The balanced GSD, with \( \alpha = \beta \), leads to Eq. (2) and coincides with the SD number systems of Aveziens. For more practical values of \( r = 2^h \), Eq. (2) leads to \( \alpha \geq 2^{h-1} \). The minimum value of \( \alpha \) (i.e., \( 2^{h-1} \)), corresponds to the minimally redundant digit set \( [-2^{h-1}, 2^{h-1}] \), where \( \rho = 1 \) and at least \( h + 1 \) bits are required to represent a digit. However, with the same number of bits, \( \alpha \) could be as much as \( 2^h - 1 \) (i.e., nearly twice) corresponding to maximally redundant digit set \( [-2^h + 1, 2^h - 1] \), where \( \rho = 2^h - 1 \).
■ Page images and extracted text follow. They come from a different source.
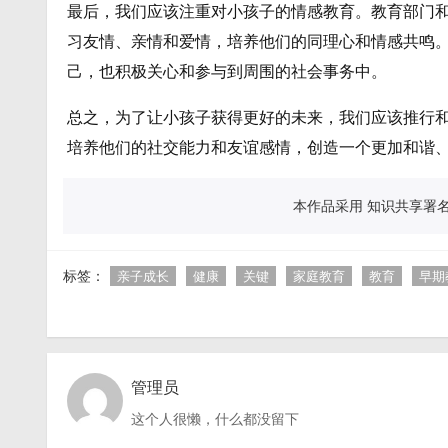
最后，我们应该注重对小孩子的情感教育。教育部门
习友情、亲情和爱情，培养他们的同理心和情感共鸣
己，也积极关心和参与到周围的社会事务中。
总之，为了让小孩子获得更好的未来，我们应该推行
培养他们的社交能力和友谊感情，创造一个更加和谐
本作品采用 知识共享署名 
标签：
亲子成长
健康
关键
家庭教育
教育
早期
管理员
这个人很懒，什么都没留下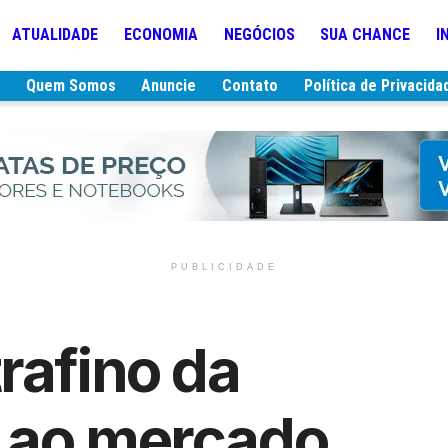
ATUALIDADE
ECONOMIA
NEGÓCIOS
SUA CHANCE
I
e
Quem Somos
Anuncie
Contato
Política de Privacida
PUBLICIDADE
rafino da
 ao mercado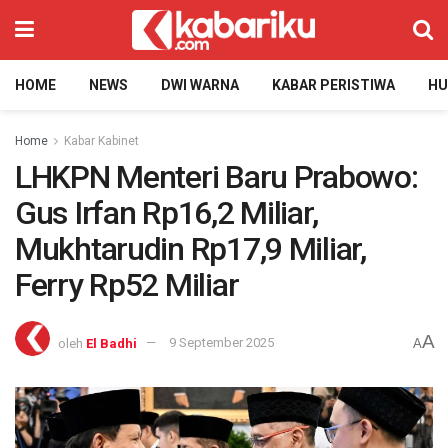
HOME
NEWS
DWI WARNA
KABAR PERISTIWA
H
Home
Kabar Kabinet
LHKPN Menteri Baru Prabowo:
Gus Irfan Rp16,2 Miliar,
Mukhtarudin Rp17,9 Miliar,
Ferry Rp52 Miliar
A
oleh
El Badhi
9 September 2025
A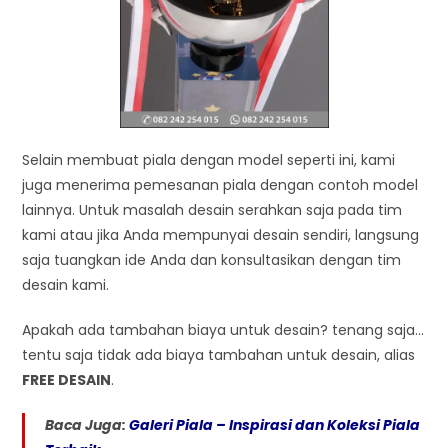
Selain membuat piala dengan model seperti ini, kami
juga menerima pemesanan piala dengan contoh model
lainnya. Untuk masalah desain serahkan saja pada tim
kami atau jika Anda mempunyai desain sendiri, langsung
saja tuangkan ide Anda dan konsultasikan dengan tim
desain kami.
Apakah ada tambahan biaya untuk desain? tenang saja…
tentu saja tidak ada biaya tambahan untuk desain, alias
FREE DESAIN
.
Baca Juga:
Galeri Piala – Inspirasi dan Koleksi Piala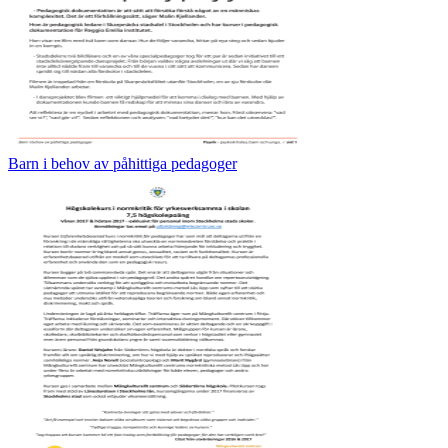
Barn i behov av påhittiga pedagoger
The latter is attractive since it provides maximum range of numbers with minimum number of redundancy bits (i.e., one bit per SD). For example, Fahmy and Flynn [6] have used the radix-16 (\( h = 4 \)) maximally redundant signed digit (MRSD) number system to represent the significand of floating point numbers, where each 5-bit 2CL digit represents digit values in \( [15, 15] \). Fig. 1 depicts a 4-digit carry-free addition in the latter MRSD number system, where digits 10 to 15 are coded as A to F, respectively.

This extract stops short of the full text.